* [Work required]
Say how many of the lines below include the word "холодильников", and write nothing else.

* [Dataset content]
———

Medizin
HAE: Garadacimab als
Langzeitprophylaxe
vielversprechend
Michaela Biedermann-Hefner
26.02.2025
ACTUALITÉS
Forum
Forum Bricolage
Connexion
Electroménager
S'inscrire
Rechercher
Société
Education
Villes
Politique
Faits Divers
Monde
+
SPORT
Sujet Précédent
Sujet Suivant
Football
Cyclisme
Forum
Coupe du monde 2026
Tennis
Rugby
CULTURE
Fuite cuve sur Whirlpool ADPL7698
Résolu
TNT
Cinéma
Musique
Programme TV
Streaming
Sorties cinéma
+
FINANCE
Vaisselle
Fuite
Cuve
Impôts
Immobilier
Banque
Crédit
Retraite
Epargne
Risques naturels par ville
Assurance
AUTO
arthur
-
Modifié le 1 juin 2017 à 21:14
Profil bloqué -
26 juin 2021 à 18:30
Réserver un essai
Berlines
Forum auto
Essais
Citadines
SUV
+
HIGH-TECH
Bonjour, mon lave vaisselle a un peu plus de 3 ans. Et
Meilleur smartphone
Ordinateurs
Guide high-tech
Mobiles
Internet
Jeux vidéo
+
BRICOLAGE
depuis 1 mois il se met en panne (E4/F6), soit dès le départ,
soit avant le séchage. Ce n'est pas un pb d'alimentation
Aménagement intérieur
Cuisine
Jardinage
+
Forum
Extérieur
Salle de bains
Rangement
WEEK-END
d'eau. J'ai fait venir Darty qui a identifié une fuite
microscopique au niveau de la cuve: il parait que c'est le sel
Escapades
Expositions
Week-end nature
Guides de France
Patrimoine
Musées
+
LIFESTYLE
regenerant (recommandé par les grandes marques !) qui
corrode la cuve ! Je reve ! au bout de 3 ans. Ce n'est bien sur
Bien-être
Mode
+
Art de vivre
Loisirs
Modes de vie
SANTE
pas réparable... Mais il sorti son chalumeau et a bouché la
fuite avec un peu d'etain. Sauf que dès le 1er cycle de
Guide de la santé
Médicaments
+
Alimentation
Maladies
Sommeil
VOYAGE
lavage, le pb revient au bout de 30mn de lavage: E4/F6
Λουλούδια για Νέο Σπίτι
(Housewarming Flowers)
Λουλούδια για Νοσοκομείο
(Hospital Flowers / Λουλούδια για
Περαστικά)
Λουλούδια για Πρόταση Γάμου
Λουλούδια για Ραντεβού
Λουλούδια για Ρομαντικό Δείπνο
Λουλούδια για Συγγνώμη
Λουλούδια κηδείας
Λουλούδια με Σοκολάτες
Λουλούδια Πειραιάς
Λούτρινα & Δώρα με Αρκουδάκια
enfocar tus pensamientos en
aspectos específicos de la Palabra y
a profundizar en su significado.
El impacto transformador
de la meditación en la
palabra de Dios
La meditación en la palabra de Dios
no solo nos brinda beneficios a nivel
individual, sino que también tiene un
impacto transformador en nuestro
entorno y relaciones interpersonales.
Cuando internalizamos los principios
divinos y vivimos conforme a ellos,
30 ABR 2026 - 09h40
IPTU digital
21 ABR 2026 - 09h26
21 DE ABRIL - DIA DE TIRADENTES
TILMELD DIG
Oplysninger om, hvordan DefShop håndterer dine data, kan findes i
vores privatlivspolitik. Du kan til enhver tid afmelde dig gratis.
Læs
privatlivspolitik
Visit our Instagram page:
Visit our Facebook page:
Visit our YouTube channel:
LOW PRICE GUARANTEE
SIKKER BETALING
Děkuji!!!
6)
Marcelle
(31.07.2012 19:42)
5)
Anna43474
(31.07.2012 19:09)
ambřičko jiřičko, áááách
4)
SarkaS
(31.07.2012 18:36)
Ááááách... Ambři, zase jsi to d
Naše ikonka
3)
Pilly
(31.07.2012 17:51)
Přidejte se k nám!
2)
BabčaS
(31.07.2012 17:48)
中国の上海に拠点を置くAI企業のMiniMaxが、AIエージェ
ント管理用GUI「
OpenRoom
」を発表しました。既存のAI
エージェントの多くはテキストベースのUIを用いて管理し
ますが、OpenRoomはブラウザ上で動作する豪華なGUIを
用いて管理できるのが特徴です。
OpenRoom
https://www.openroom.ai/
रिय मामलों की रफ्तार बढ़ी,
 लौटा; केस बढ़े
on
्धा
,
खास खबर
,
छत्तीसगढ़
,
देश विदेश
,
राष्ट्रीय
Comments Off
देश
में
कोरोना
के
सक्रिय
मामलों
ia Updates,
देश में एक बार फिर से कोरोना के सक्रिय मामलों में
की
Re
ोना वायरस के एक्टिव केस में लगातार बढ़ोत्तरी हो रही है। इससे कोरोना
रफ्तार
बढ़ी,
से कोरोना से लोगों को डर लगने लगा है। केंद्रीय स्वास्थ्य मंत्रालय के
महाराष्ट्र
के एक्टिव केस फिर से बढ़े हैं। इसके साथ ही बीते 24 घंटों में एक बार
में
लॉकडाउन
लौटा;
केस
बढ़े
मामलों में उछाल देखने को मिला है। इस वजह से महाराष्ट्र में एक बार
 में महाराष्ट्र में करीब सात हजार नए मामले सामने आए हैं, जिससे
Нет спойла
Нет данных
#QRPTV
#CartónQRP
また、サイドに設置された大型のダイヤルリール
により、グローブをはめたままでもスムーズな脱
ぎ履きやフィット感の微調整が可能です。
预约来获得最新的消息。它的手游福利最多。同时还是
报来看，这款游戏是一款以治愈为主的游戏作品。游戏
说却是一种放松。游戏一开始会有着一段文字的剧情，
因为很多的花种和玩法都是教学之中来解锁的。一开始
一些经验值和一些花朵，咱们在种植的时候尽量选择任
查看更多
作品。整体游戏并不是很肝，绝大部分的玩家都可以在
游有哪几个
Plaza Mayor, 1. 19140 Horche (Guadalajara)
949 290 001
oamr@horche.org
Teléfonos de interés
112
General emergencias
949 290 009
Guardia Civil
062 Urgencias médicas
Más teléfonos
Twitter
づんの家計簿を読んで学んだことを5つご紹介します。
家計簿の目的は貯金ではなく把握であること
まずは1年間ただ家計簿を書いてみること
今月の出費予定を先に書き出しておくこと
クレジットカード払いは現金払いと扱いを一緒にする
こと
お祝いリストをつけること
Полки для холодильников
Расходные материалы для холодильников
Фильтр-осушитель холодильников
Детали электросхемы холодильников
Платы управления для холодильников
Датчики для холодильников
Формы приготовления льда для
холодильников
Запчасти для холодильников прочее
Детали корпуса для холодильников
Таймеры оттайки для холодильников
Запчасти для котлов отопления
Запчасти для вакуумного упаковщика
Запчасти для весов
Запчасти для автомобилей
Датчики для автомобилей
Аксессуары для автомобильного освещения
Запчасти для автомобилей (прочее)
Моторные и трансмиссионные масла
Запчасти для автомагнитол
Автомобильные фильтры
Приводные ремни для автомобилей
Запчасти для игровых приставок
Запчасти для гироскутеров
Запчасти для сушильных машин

———

* [Exercise answer]
10